Frau Präsidentin! Liebe Kolleginnen und Kollegen! Verehrte Gäste! Das Bevölkerungswachstum hat sich dramatisch verstärkt. Jedes Jahr kommt einmal Deutschland dazu, das heißt jährlich 80 Millionen Menschen zusätzlich, die vor allen Dingen in den niedrig entwickelten Ländern unter erbärmlichsten Bedingungen auf die Welt kommen. Man kann sich natürlich an dieser Stelle fragen: Was hat das eigentlich mit Deutschland zu tun? Eine Menge, kann ich Ihnen sagen.
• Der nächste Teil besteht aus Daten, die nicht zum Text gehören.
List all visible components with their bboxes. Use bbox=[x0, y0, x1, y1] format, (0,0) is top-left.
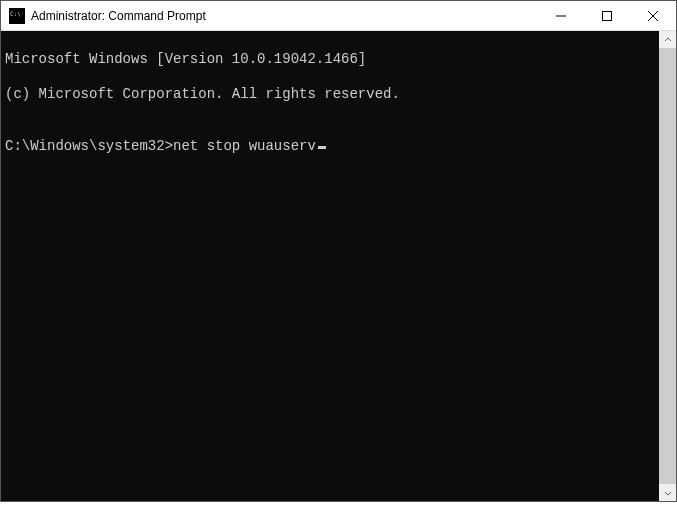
command-text: net stop wuauserv bbox=[173, 138, 316, 156]
window-body: Microsoft Windows [Version 10.0.19042.14… bbox=[1, 31, 676, 501]
svg-rect-1 bbox=[603, 11, 612, 20]
output-line: Microsoft Windows [Version 10.0.19042.14… bbox=[5, 51, 655, 69]
scroll-up-button[interactable] bbox=[659, 31, 676, 48]
command-prompt-window: Administrator: Command Prompt Microsoft … bbox=[0, 0, 677, 502]
window-title: Administrator: Command Prompt bbox=[31, 9, 538, 23]
vertical-scrollbar[interactable] bbox=[659, 31, 676, 501]
output-line: (c) Microsoft Corporation. All rights re… bbox=[5, 86, 655, 104]
cursor bbox=[318, 146, 326, 149]
window-controls bbox=[538, 1, 676, 30]
scroll-down-button[interactable] bbox=[659, 484, 676, 501]
scroll-track[interactable] bbox=[659, 48, 676, 484]
close-button[interactable] bbox=[630, 1, 676, 30]
prompt-line: C:\Windows\system32> net stop wuauserv bbox=[5, 138, 655, 156]
terminal-output[interactable]: Microsoft Windows [Version 10.0.19042.14… bbox=[1, 31, 659, 501]
prompt-text: C:\Windows\system32> bbox=[5, 138, 173, 156]
cmd-icon bbox=[9, 8, 25, 24]
maximize-button[interactable] bbox=[584, 1, 630, 30]
minimize-button[interactable] bbox=[538, 1, 584, 30]
scroll-thumb[interactable] bbox=[659, 48, 676, 484]
titlebar[interactable]: Administrator: Command Prompt bbox=[1, 1, 676, 31]
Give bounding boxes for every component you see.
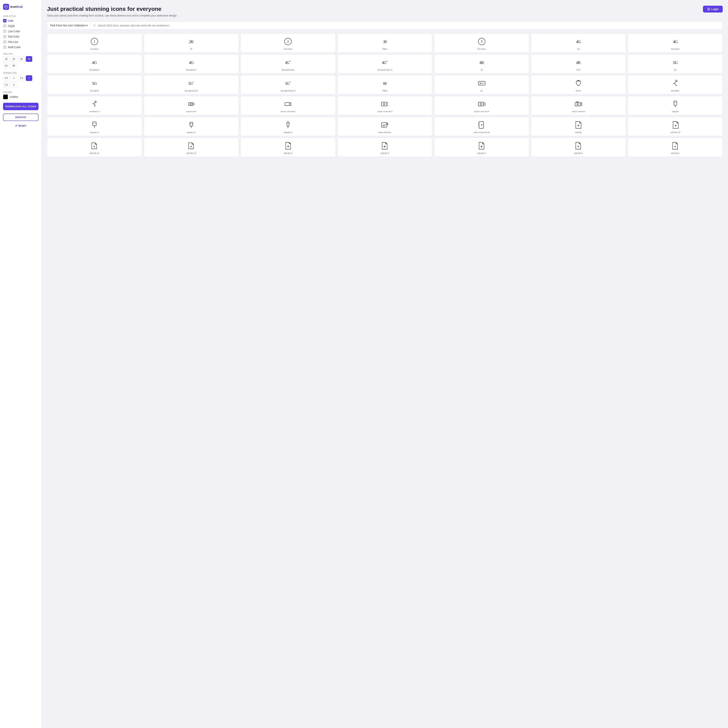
style-flat-color-thumb (3, 35, 6, 38)
style-flat-color[interactable]: Flat Color (3, 34, 38, 39)
svg-text:+: + (289, 60, 291, 63)
size-96[interactable]: 96 (11, 63, 17, 69)
svg-rect-40 (381, 102, 387, 106)
download-all-button[interactable]: DOWNLOAD ALL ICONS (3, 103, 38, 110)
icon-style-section: ICON STYLE Line Glyph Line Color Flat Co… (3, 15, 38, 49)
search-input[interactable] (98, 24, 719, 27)
icon-label-add-file-12: add-file-12 (187, 152, 196, 154)
icon-image-add-file-11 (90, 141, 99, 150)
style-flat-line[interactable]: Flat Line (3, 40, 38, 44)
icon-label-adapter: adapter (672, 110, 679, 113)
stroke-2.5[interactable]: 2.5 (3, 82, 9, 88)
icon-card-acrobatic[interactable]: acrobatic (628, 75, 723, 94)
icon-card-3rd-place[interactable]: 3 3rd-place (434, 34, 529, 52)
icon-card-4g-signal-plus[interactable]: 4G+ 4g-signal-plus (240, 54, 336, 73)
icon-card-action-cam-alt-4[interactable]: action-cam-alt-4 (434, 96, 529, 115)
icon-card-adapter-2[interactable]: adapter-2 (47, 117, 142, 136)
icon-label-4g-signal-2: 4g-signal-2 (186, 69, 196, 71)
icon-card-add-contact-book[interactable]: add-contact-book (434, 117, 529, 136)
icon-card-add-file[interactable]: add-file (531, 117, 626, 136)
icon-image-adapter (671, 99, 680, 109)
stroke-1.5[interactable]: 1.5 (18, 75, 24, 81)
stroke-3[interactable]: 3 (11, 82, 17, 88)
icon-card-add-file-3[interactable]: add-file-3 (338, 138, 433, 157)
icon-card-5g-signal-plus[interactable]: 5G+ 5g-signal-plus (144, 75, 239, 94)
icon-card-action-camera[interactable]: action-camera (531, 96, 626, 115)
reset-button[interactable]: ↺ RESET (3, 124, 38, 127)
icon-card-4g[interactable]: 4G 4g (531, 34, 626, 52)
svg-point-2 (708, 9, 709, 9)
icon-card-adapter[interactable]: adapter (628, 96, 723, 115)
chevron-down-icon: ▾ (86, 24, 87, 27)
size-64[interactable]: 64 (3, 63, 9, 69)
svg-text:4K: 4K (479, 60, 484, 65)
icon-card-4g-signal-2[interactable]: 4G 4g-signal-2 (144, 54, 239, 73)
login-button[interactable]: Login (703, 6, 723, 12)
icon-card-30fps[interactable]: 30 30fps (338, 34, 433, 52)
size-48[interactable]: 48 (26, 56, 32, 62)
color-swatch-outline[interactable] (3, 95, 8, 99)
stroke-2[interactable]: 2 (26, 75, 32, 81)
icon-card-5g-signal[interactable]: 5G 5g-signal (47, 75, 142, 94)
icon-card-acorn[interactable]: acorn (531, 75, 626, 94)
logo-icon (3, 4, 9, 10)
icon-label-4g-signal: 4g-signal (671, 47, 679, 50)
icon-card-4g-signal-1[interactable]: 4G 4g-signal-1 (47, 54, 142, 73)
svg-text:+: + (289, 81, 291, 83)
style-flat-line-thumb (3, 40, 6, 44)
icon-card-5g[interactable]: 5G 5g (628, 54, 723, 73)
main-content: Just practical stunning icons for everyo… (42, 0, 728, 728)
collection-dropdown[interactable]: Pick From Our Icon Collection ▾ (50, 24, 87, 27)
icon-card-2nd-place[interactable]: 2 2nd-place (240, 34, 336, 52)
icon-image-5g-signal: 5G (90, 79, 99, 88)
icon-card-action-cam-alt-3[interactable]: action-cam-alt-3 (338, 96, 433, 115)
style-line-color[interactable]: Line Color (3, 29, 38, 34)
icon-card-action-cam-alt-2[interactable]: action-cam-alt-2 (240, 96, 336, 115)
icon-card-2k[interactable]: 2K 2k (144, 34, 239, 52)
icon-card-adapter-3[interactable]: adapter-3 (144, 117, 239, 136)
icon-card-60fps[interactable]: 60 60fps (338, 75, 433, 94)
donate-button[interactable]: DONATE (3, 113, 38, 121)
icon-card-add-file-4[interactable]: add-file-4 (434, 138, 529, 157)
icon-image-5g-signal-plus-2: 5G+ (283, 79, 292, 88)
svg-point-41 (383, 103, 385, 105)
icon-card-1st-place[interactable]: 1 1st-place (47, 34, 142, 52)
icon-card-4k-2[interactable]: 4K 4k-2 (531, 54, 626, 73)
svg-rect-62 (287, 122, 289, 126)
size-label: SIZE (PX) (3, 53, 38, 55)
icon-image-acrobatic (671, 79, 680, 88)
icon-image-2nd-place: 2 (283, 37, 292, 46)
icon-card-add-file-2[interactable]: add-file-2 (240, 138, 336, 157)
size-24[interactable]: 24 (11, 56, 17, 62)
icon-card-4g-signal[interactable]: 4G 4g-signal (628, 34, 723, 52)
icon-label-5g: 5g (674, 69, 676, 71)
icon-card-add-file-10[interactable]: add-file-10 (628, 117, 723, 136)
icon-card-4g-signal-plus-2[interactable]: 4G+ 4g-signal-plus-2 (338, 54, 433, 73)
icon-card-adapter-4[interactable]: adapter-4 (240, 117, 336, 136)
icon-card-4k[interactable]: 4K 4k (434, 54, 529, 73)
icon-card-add-file-5[interactable]: add-file-5 (531, 138, 626, 157)
icon-card-ac[interactable]: ac (434, 75, 529, 94)
svg-text:4G: 4G (285, 60, 289, 65)
icon-card-add-file-12[interactable]: add-file-12 (144, 138, 239, 157)
icon-label-acorn: acorn (576, 89, 581, 92)
style-multi-color[interactable]: Multi Color (3, 45, 38, 49)
icon-label-60fps: 60fps (382, 89, 387, 92)
stroke-0.5[interactable]: 0.5 (3, 75, 9, 81)
icon-card-add-file-11[interactable]: add-file-11 (47, 138, 142, 157)
sidebar: iconhub ICON STYLE Line Glyph Line Color… (0, 0, 42, 728)
style-glyph[interactable]: Glyph (3, 24, 38, 28)
icon-card-add-collection[interactable]: add-collection (338, 117, 433, 136)
size-32[interactable]: 32 (18, 56, 24, 62)
icon-card-acrobatic-2[interactable]: acrobatic-2 (47, 96, 142, 115)
style-line[interactable]: Line (3, 18, 38, 23)
icon-label-4g-signal-1: 4g-signal-1 (89, 69, 99, 71)
icon-card-action-cam[interactable]: action-cam (144, 96, 239, 115)
stroke-1[interactable]: 1 (11, 75, 17, 81)
icon-card-add-file-6[interactable]: add-file-6 (628, 138, 723, 157)
icon-label-1st-place: 1st-place (90, 47, 99, 50)
icon-image-4g-signal-plus: 4G+ (283, 58, 292, 67)
style-line-color-thumb (3, 29, 6, 33)
icon-card-5g-signal-plus-2[interactable]: 5G+ 5g-signal-plus-2 (240, 75, 336, 94)
size-16[interactable]: 16 (3, 56, 9, 62)
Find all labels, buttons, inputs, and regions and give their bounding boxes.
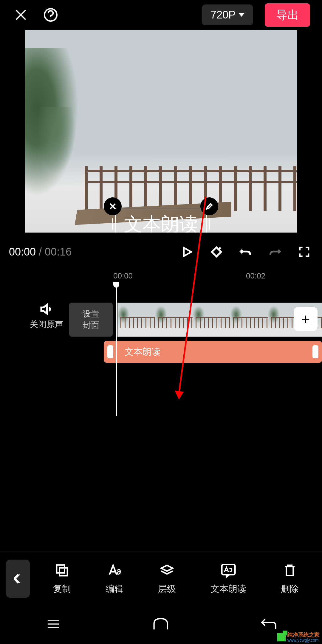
overlay-text: 文本朗读: [124, 212, 198, 233]
timeline-area: 00:00 00:02 关闭原声 设置 封面 + 文本朗读: [0, 270, 322, 416]
current-time: 00:00: [9, 246, 36, 258]
speaker-icon: [40, 303, 53, 316]
clip-thumbnail[interactable]: [230, 303, 268, 337]
preview-frame: [25, 30, 297, 233]
watermark: 纯净系统之家 www.ycwgjy.com: [277, 632, 320, 642]
time-separator: /: [39, 246, 42, 258]
clip-trim-handle-right[interactable]: [312, 345, 318, 358]
text-icon: [106, 562, 123, 579]
add-clip-button[interactable]: +: [294, 307, 318, 331]
undo-button[interactable]: [237, 243, 255, 261]
timeline-ruler[interactable]: 00:00 00:02: [0, 270, 322, 282]
pencil-icon: [205, 202, 213, 210]
clip-thumbnail[interactable]: [117, 303, 155, 337]
watermark-logo-icon: [277, 633, 286, 641]
time-display: 00:00 / 00:16: [9, 246, 72, 258]
close-icon: [15, 9, 27, 21]
clip-thumbnail[interactable]: [193, 303, 230, 337]
trash-icon: [281, 562, 298, 579]
toolbar-back-button[interactable]: [6, 560, 30, 598]
text-clip-label: 文本朗读: [125, 346, 160, 358]
resolution-dropdown[interactable]: 720P: [202, 4, 253, 25]
video-track[interactable]: [117, 303, 322, 337]
ruler-mark: 00:00: [113, 271, 133, 281]
play-icon: [182, 246, 193, 258]
clip-thumbnail[interactable]: [155, 303, 193, 337]
video-preview[interactable]: 文本朗读: [25, 30, 297, 233]
svg-rect-7: [222, 565, 235, 575]
nav-menu-button[interactable]: [45, 619, 61, 631]
mute-original-sound[interactable]: 关闭原声: [30, 303, 63, 330]
help-icon: [44, 8, 58, 22]
undo-icon: [239, 246, 252, 258]
play-button[interactable]: [178, 243, 196, 261]
system-nav-bar: [0, 605, 322, 644]
toolbar-delete[interactable]: 删除: [281, 562, 299, 595]
tts-icon: [220, 562, 237, 579]
close-button[interactable]: [12, 6, 30, 24]
svg-rect-5: [57, 565, 64, 573]
toolbar-edit[interactable]: 编辑: [106, 562, 123, 595]
nav-home-button[interactable]: [152, 617, 169, 632]
diamond-plus-icon: [210, 246, 223, 258]
toolbar-text-to-speech[interactable]: 文本朗读: [210, 562, 246, 595]
copy-icon: [54, 562, 70, 579]
keyframe-button[interactable]: [208, 243, 225, 261]
toolbar-layers[interactable]: 层级: [158, 562, 176, 595]
fullscreen-button[interactable]: [295, 243, 313, 261]
close-icon: [109, 202, 117, 210]
bottom-toolbar: 复制 编辑 层级 文本朗读 删除: [0, 552, 322, 605]
resolution-value: 720P: [210, 9, 236, 21]
redo-button[interactable]: [266, 243, 284, 261]
back-icon: [260, 617, 277, 631]
svg-rect-6: [60, 568, 67, 576]
export-button[interactable]: 导出: [265, 3, 310, 27]
help-button[interactable]: [42, 6, 60, 24]
ruler-mark: 00:02: [246, 271, 265, 281]
top-bar: 720P 导出: [0, 0, 322, 30]
overlay-edit-handle[interactable]: [200, 197, 218, 215]
chevron-down-icon: [239, 13, 244, 17]
text-overlay-box[interactable]: 文本朗读: [115, 209, 207, 233]
set-cover-button[interactable]: 设置 封面: [69, 303, 113, 337]
plus-icon: +: [301, 310, 310, 328]
playhead[interactable]: [116, 282, 117, 416]
clip-trim-handle-left[interactable]: [107, 345, 113, 358]
timeline-tracks[interactable]: 关闭原声 设置 封面 + 文本朗读: [0, 282, 322, 416]
text-track-clip[interactable]: 文本朗读: [104, 341, 322, 363]
nav-back-button[interactable]: [260, 617, 277, 632]
home-icon: [152, 617, 169, 631]
total-time: 00:16: [45, 246, 72, 258]
overlay-delete-handle[interactable]: [104, 197, 122, 215]
toolbar-copy[interactable]: 复制: [53, 562, 71, 595]
menu-icon: [45, 619, 61, 629]
playback-bar: 00:00 / 00:16: [0, 237, 322, 267]
fullscreen-icon: [298, 246, 310, 258]
redo-icon: [269, 246, 281, 258]
layers-icon: [159, 562, 175, 579]
chevron-left-icon: [14, 573, 22, 585]
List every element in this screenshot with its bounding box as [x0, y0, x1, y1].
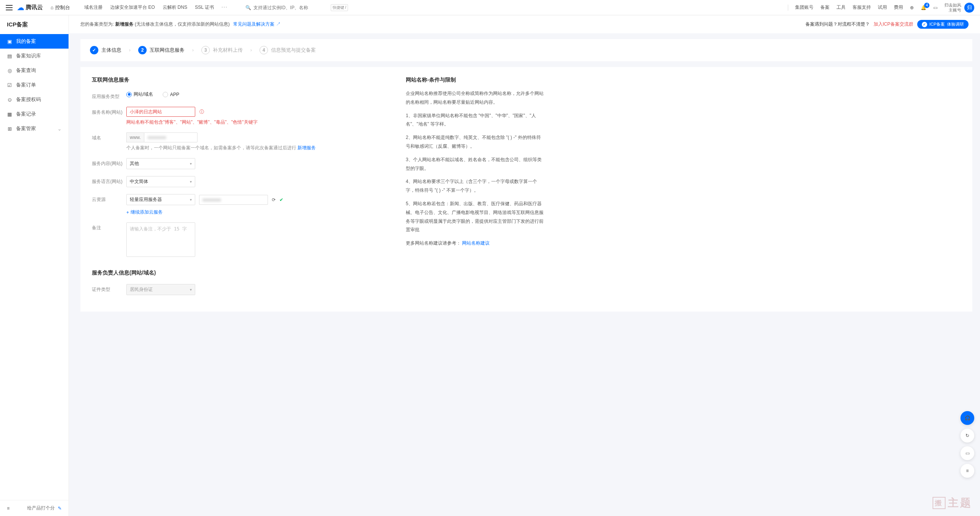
collapse-icon[interactable]: ≡ [7, 506, 10, 511]
info-para-2: 2、网站名称不能是纯数字、纯英文、不能包含除 "( ) -" 外的特殊符号和敏感… [406, 133, 544, 151]
sidebar-item-my-beian[interactable]: ▣ 我的备案 [0, 34, 69, 49]
chevron-down-icon: ▾ [190, 180, 192, 184]
brand-logo[interactable]: ☁ 腾讯云 [17, 3, 43, 12]
chevron-down-icon: ⌄ [57, 126, 62, 132]
headset-button[interactable]: 🎧 [960, 411, 974, 425]
info-para-3: 3、个人网站名称不能以域名、姓名命名，不能包含公司、组织等类型的字眼。 [406, 155, 544, 173]
cloud-icon: ☁ [17, 3, 24, 12]
chevron-down-icon: ▾ [190, 198, 192, 202]
sidebar-item-orders[interactable]: ☑ 备案订单 [0, 78, 69, 92]
chevron-right-icon: › [192, 47, 194, 53]
refresh-icon[interactable]: ⟳ [272, 197, 276, 202]
nav-ssl[interactable]: SSL 证书 [195, 4, 214, 11]
sidebar-footer[interactable]: ≡ 给产品打个分 ✎ [0, 500, 69, 516]
section-title-internet: 互联网信息服务 [92, 77, 390, 83]
hamburger-icon[interactable] [6, 5, 13, 10]
nav-dns[interactable]: 云解析 DNS [163, 4, 188, 11]
banner-suffix: (无法修改主体信息，仅支持添加新的网站信息) [135, 21, 231, 27]
nav-more[interactable]: ··· [222, 4, 228, 11]
hr-group-account[interactable]: 集团账号 [795, 4, 813, 11]
console-link[interactable]: ⌂ 控制台 [51, 4, 70, 11]
step-num: 2 [138, 46, 147, 54]
add-cloud-link[interactable]: + 继续添加云服务 [126, 209, 390, 216]
label-language: 服务语言(网站) [92, 176, 126, 185]
sidebar-item-authcode[interactable]: ⊙ 备案授权码 [0, 92, 69, 107]
brand-text: 腾讯云 [26, 4, 43, 11]
select-value: 居民身份证 [130, 286, 153, 293]
sidebar-item-records[interactable]: ▦ 备案记录 [0, 107, 69, 121]
search-box[interactable]: 🔍 [242, 4, 326, 11]
ticket-icon[interactable]: ▭ [933, 5, 938, 10]
error-message: 网站名称不能包含"博客"、"网站"、"赌博"、"毒品"、"色情"关键字 [126, 119, 390, 126]
top-header: ☁ 腾讯云 ⌂ 控制台 域名注册 边缘安全加速平台 EO 云解析 DNS SSL… [0, 0, 980, 15]
share-button[interactable]: ↻ [960, 429, 974, 443]
nav-edge[interactable]: 边缘安全加速平台 EO [110, 4, 155, 11]
hr-tools[interactable]: 工具 [836, 4, 846, 11]
step-4: 4 信息预览与提交备案 [260, 46, 316, 54]
naming-suggestion-link[interactable]: 网站名称建议 [462, 240, 490, 246]
radio-website[interactable]: 网站/域名 [126, 91, 153, 98]
user-role: 主账号 [944, 8, 961, 13]
step-1[interactable]: ✓ 主体信息 [90, 46, 121, 54]
cloud-type-select[interactable]: 轻量应用服务器 ▾ [126, 194, 195, 205]
domain-help: 个人备案时，一个网站只能备案一个域名，如需备案多个，请等此次备案通过后进行 [126, 145, 296, 150]
sidebar-item-label: 备案记录 [16, 111, 36, 118]
domain-prefix: www. [126, 132, 144, 142]
info-panel: 网站名称-条件与限制 企业网站名称推荐使用公司全称或简称作为网站名称，允许多个网… [406, 77, 544, 302]
rate-label: 给产品打个分 [13, 505, 55, 511]
label-domain: 域名 [92, 132, 126, 141]
radio-icon [163, 92, 168, 97]
globe-icon[interactable]: ⊕ [910, 5, 914, 10]
chevron-right-icon: › [129, 47, 131, 53]
sidebar-item-query[interactable]: ◎ 备案查询 [0, 63, 69, 78]
service-name-input[interactable] [126, 107, 195, 117]
plus-icon: + [126, 210, 129, 215]
sidebar-item-butler[interactable]: ⊞ 备案管家 ⌄ [0, 121, 69, 136]
sidebar-item-kb[interactable]: ▤ 备案知识库 [0, 49, 69, 63]
label-remark: 备注 [92, 222, 126, 231]
chevron-right-icon: › [250, 47, 252, 53]
hr-support[interactable]: 客服支持 [853, 4, 871, 11]
cloud-instance-select[interactable]: xxxxxxxx [199, 195, 268, 205]
notification-bell[interactable]: 🔔 4 [921, 5, 926, 10]
add-service-link[interactable]: 新增服务 [297, 145, 316, 150]
step-num: 4 [260, 46, 268, 54]
sidebar-item-label: 备案授权码 [16, 96, 41, 103]
docs-button[interactable]: ▭ [960, 446, 974, 460]
user-name: 归去如风 [944, 3, 961, 8]
search-input[interactable] [253, 5, 323, 10]
radio-app[interactable]: APP [163, 92, 179, 97]
remark-textarea[interactable] [126, 222, 195, 257]
hr-beian[interactable]: 备案 [820, 4, 830, 11]
section-title-responsible: 服务负责人信息(网站/域名) [92, 269, 390, 276]
faq-link[interactable]: 常见问题及解决方案 ↗ [233, 21, 280, 27]
progress-steps: ✓ 主体信息 › 2 互联网信息服务 › 3 补充材料上传 › 4 信息预览与提… [80, 39, 972, 61]
info-para-0: 企业网站名称推荐使用公司全称或简称作为网站名称，允许多个网站的名称相同，网站名称… [406, 89, 544, 107]
language-select[interactable]: 中文简体 ▾ [126, 176, 195, 187]
record-icon: ▦ [7, 111, 12, 117]
console-label: 控制台 [55, 4, 70, 11]
order-icon: ☑ [7, 82, 12, 88]
main-content: 您的备案类型为: 新增服务 (无法修改主体信息，仅支持添加新的网站信息) 常见问… [69, 15, 980, 516]
radio-label: 网站/域名 [134, 91, 153, 98]
info-para-1: 1、非国家级单位网站名称不能包含 "中国"、"中华"、"国家"、"人名"、"地名… [406, 111, 544, 129]
user-area[interactable]: 归去如风 主账号 归 [944, 3, 974, 13]
sidebar-item-label: 我的备案 [16, 38, 36, 45]
hr-cost[interactable]: 费用 [894, 4, 903, 11]
menu-button[interactable]: ≡ [960, 464, 974, 478]
step-2[interactable]: 2 互联网信息服务 [138, 46, 185, 54]
key-icon: ⊙ [7, 97, 12, 102]
domain-input[interactable] [144, 132, 198, 142]
join-group-link[interactable]: 加入ICP备案交流群 [874, 21, 913, 28]
step-3: 3 补充材料上传 [201, 46, 243, 54]
search-icon: 🔍 [245, 5, 251, 10]
content-select[interactable]: 其他 ▾ [126, 158, 195, 169]
nav-domain[interactable]: 域名注册 [84, 4, 103, 11]
avatar[interactable]: 归 [964, 3, 974, 13]
icp-button[interactable]: ✓ ICP备案 体验调研 [917, 20, 969, 29]
hr-trial[interactable]: 试用 [878, 4, 887, 11]
info-banner: 您的备案类型为: 新增服务 (无法修改主体信息，仅支持添加新的网站信息) 常见问… [69, 15, 980, 33]
header-nav: 域名注册 边缘安全加速平台 EO 云解析 DNS SSL 证书 ··· [84, 4, 228, 11]
pencil-icon: ✎ [58, 506, 62, 511]
icp-secondary-label: 体验调研 [947, 21, 964, 27]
Lieber Entwicklungsminister Müller, Ihr Etat umfasst gut 10 Milliarden Euro. Aber Ihre Ausgaben für das dringlichste Problem der wenig entwickelten Länder sind beschämend: Nur ein winziger Bruchteil von diesen 10 Milliarden Euro fließt in die Familienplanung – mit unglaublichen Folgen. Südlich der Sahara kann jede vierte Frau nicht verhüten, obwohl sie es will. Weltweit führt das jährlich zu 74 Millionen ungewollten Schwangerschaften. Wir müssen junge Frauen unterstützen, damit sie eine selbstbestimmte Entscheidung über ihre Sexualität, Gesundheit und Verhütung treffen können.
(Beifall bei der LINKEN)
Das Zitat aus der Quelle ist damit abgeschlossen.